Below are the necessary imports. ‘%matplotlib inline’ is IPython-specific directive which displays matplotlib plots in notebook. It can be removed and plt.show() can be added to the end of the code to display the plot. We are also importing numpy, pandas, matplotlib.pyplot for plotting, and separately matplotlib to work on specific matplotlib functions if needed.
%matplotlib inline
import numpy as np
import pandas as pd
import matplotlib.pyplot as plt
import matplotlib as mpl
Next step is to import our data and assign it to DataFrame. We created that table in the previous example.
table = pd.read_excel('mergedData.xlsx')
table.head()
We can create some variables to make our code easier to work with. In this tutorial I am planning to create a plot of Countries on x axis, and Suicide/Death % on y axis.
x = table.index
y = table['suiPerDeath']
size = table['deaPerPop']
tLabels = table['Country']
yMax = round(y.max()) + 1
xMax = x.max() + 1
lightBlack = '#3e3e3e'
Let’s start by creating fig, and ax objects, defining the figure size and background color. We create a scatter plot by using x, and y variables defined earlier. The size of the circles are defined by Death/Population %. Alpha is set at 0.6 for the visibility of overlapping circles.

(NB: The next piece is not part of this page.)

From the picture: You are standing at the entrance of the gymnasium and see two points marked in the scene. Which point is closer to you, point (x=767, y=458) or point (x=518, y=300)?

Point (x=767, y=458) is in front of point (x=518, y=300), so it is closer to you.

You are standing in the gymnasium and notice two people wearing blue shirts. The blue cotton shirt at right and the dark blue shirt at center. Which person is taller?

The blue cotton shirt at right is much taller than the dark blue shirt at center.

fig, ax = plt.subplots(figsize=(10, 4), dpi=200, facecolor='white')
im = ax.scatter(x, y, s=size * 30, alpha=0.6, linewidth='0.2', edgecolor=lightBlack)

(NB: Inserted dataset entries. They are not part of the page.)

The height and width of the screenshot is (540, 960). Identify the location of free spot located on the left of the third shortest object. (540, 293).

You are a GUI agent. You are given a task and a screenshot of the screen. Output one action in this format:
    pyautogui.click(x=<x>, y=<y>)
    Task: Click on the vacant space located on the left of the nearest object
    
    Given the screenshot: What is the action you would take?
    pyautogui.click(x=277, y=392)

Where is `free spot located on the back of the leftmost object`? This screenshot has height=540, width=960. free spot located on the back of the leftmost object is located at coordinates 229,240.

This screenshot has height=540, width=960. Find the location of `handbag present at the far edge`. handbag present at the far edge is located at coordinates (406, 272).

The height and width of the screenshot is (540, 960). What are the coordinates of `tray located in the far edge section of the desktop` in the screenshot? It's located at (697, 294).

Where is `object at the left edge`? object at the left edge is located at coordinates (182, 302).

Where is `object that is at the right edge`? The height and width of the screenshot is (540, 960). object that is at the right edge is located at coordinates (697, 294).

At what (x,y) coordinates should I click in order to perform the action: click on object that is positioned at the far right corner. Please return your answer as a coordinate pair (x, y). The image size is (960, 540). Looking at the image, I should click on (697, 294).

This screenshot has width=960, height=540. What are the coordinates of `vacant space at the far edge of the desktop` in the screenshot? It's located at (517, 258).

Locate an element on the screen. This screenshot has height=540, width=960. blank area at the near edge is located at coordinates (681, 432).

It is a plot, but it doesn’t provide us any useful information. We can introduce color and colorbar to the plot to make it readable. Also we can adjust plot limits, and add labels to the x axis.

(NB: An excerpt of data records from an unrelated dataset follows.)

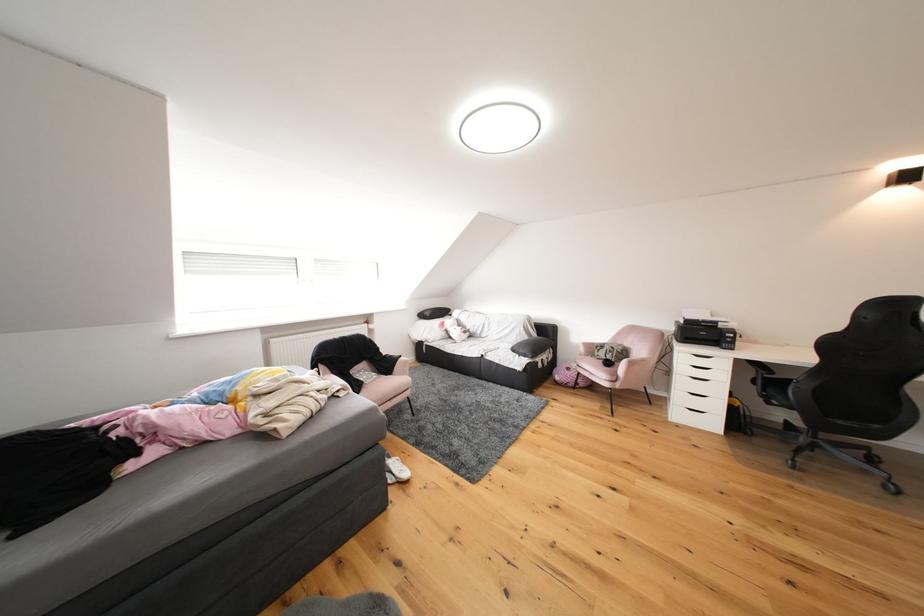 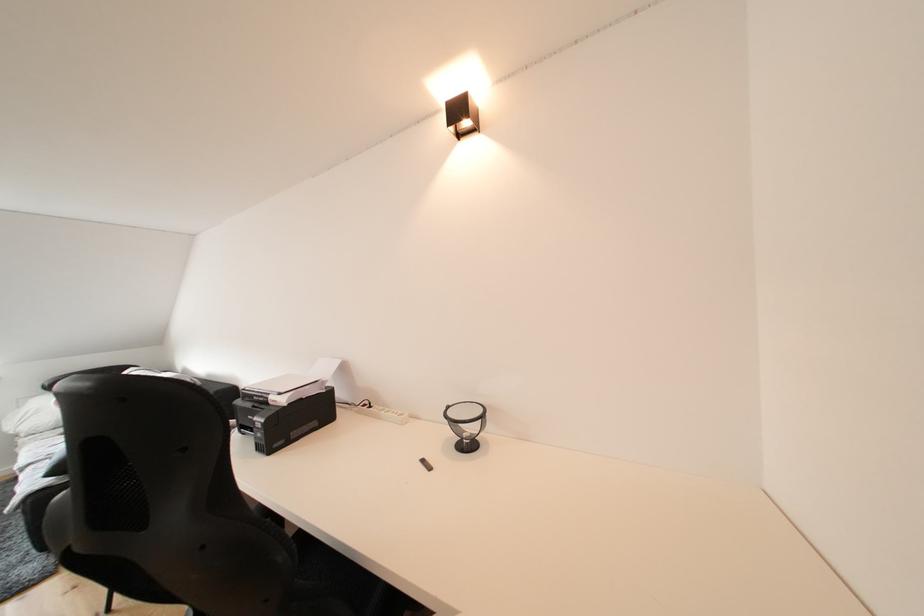 Question: The images are taken continuously from a first-person perspective. In which direction are you moving?

Choices:
 (A) Left
 (B) Right
 (C) Forward
 (D) Backward

Answer: (B)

fig, ax = plt.subplots(figsize=(10, 4), dpi=200, facecolor='white')
im = ax.scatter(x, y, s=size * 30, c=table['2010_s'] * table['2013_p'] / 100,
norm=mpl.colors.LogNorm(), cmap='YlOrRd', alpha=0.6,
linewidth='0.2', edgecolor=lightBlack, label='_nolegend_')
ax.set(xlim=[-1,xMax], ylim=[0, yMax], xticks=x)
im.set_clim(vmin=1, vmax=1000000)
# We can add labels to the x and y axes
ax.set_xlabel('Country list', fontsize=8)
ax.set_ylabel('Suicide per Death %', fontsize=8)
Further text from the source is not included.